Functions Domains And Equation Solving
Functions are the fundamental building blocks of mathematics, mapping inputs to outputs according to specific rules. Understanding the behavior of different types of functions is crucial in various fields, from calculus and analysis to computer science and engineering. In this article, we will delve into the properties of several functions, including logarithmic, square root, polynomial, exponential, and reciprocal functions. We will explore their domains, which define the set of permissible input values, and how to solve equations involving these functions. Understanding the domain of a function is paramount as it dictates the values for which the function is valid and produces meaningful outputs. Let's consider the following functions:
- f(x) = (1/3)log₃(1/4) + log₃(x)
- g(x) = √((x-3)²)
- h(x) = 5x - 2x²
- r(x) = 2^(3x+1) - 2^(x-2)
- l(x) = 1/√(x)
We will explore the domain of each function and solve equations involving them, providing a comprehensive understanding of their behavior and properties.
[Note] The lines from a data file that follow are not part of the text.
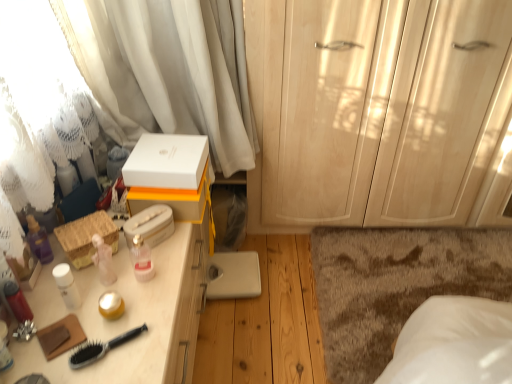 At what (x,y) coordinates should I click in order to perform the action: click on free location to the right of matte wood cabinet at right. Please return your answer as a coordinate pair (x, y). Looking at the image, I should click on (443, 256). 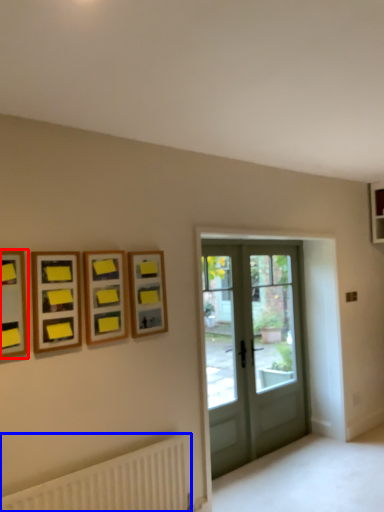 Question: Which point is further to the camera, picture frame (highlighted by a red box) or radiator (highlighted by a blue box)?

Choices:
 (A) picture frame
 (B) radiator

Answer: (A) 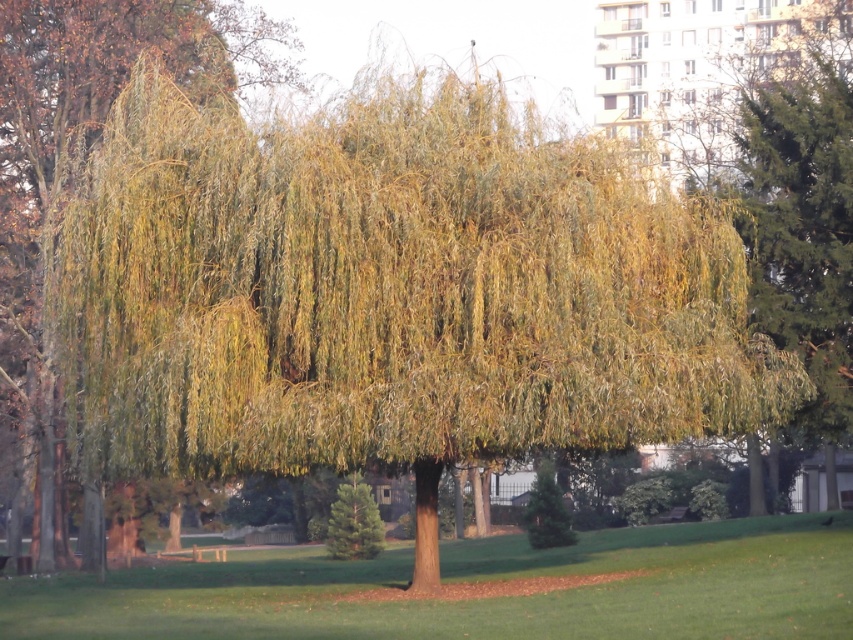 Does green grass at center lie in front of yellow-green leafy tree at right?

That is True.

This screenshot has height=640, width=853. Find the location of `green grass at center`. green grass at center is located at coordinates (477, 580).

Identify the location of green grass at center. Image resolution: width=853 pixels, height=640 pixels. (477, 580).

Which is above, green leafy tree at center or yellow-green leafy tree at right?

Positioned higher is yellow-green leafy tree at right.

Consider the image. Who is lower down, green leafy tree at center or yellow-green leafy tree at right?

green leafy tree at center is lower down.

Where is `green leafy tree at center`? The height and width of the screenshot is (640, 853). green leafy tree at center is located at coordinates (84, 163).

Between green grass at center and green leafy tree at center, which one has more height?

Standing taller between the two is green leafy tree at center.

Which is more to the left, green grass at center or green leafy tree at center?

Positioned to the left is green leafy tree at center.

Find the location of `green grass at center`. green grass at center is located at coordinates (477, 580).

You are a GUI agent. You are given a task and a screenshot of the screen. Output one action in this format:
    pyautogui.click(x=<x>, y=<y>)
    Task: Click on the green grass at center
    
    Given the screenshot: What is the action you would take?
    click(477, 580)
1.1 Write down Df, the domain of f, and then solve
The domain of a function, denoted as Df, is the set of all possible input values (x-values) for which the function produces a real and defined output. Determining the domain involves identifying any restrictions on the input values, such as division by zero, square roots of negative numbers, or logarithms of non-positive numbers. For the function f(x) = (1/3)log₃(1/4) + log₃(x), we need to consider the logarithmic term. Logarithms are only defined for positive arguments. Therefore, the argument of the logarithm, which is x in this case, must be greater than zero. This restriction defines the domain of the function f(x). To find the domain, we set the argument of the logarithm to be greater than zero:
x > 0
Thus, the domain of f(x), denoted as Df, is the set of all positive real numbers. This can be expressed in interval notation as:
Df = (0, ∞)
To further illustrate this, consider the properties of logarithmic functions. The logarithm of a number represents the exponent to which the base must be raised to obtain that number. For example, log₃(9) = 2 because 3² = 9. However, logarithms are undefined for non-positive numbers because there is no exponent to which the base can be raised to obtain a non-positive result. This fundamental property of logarithms dictates the domain restriction for f(x).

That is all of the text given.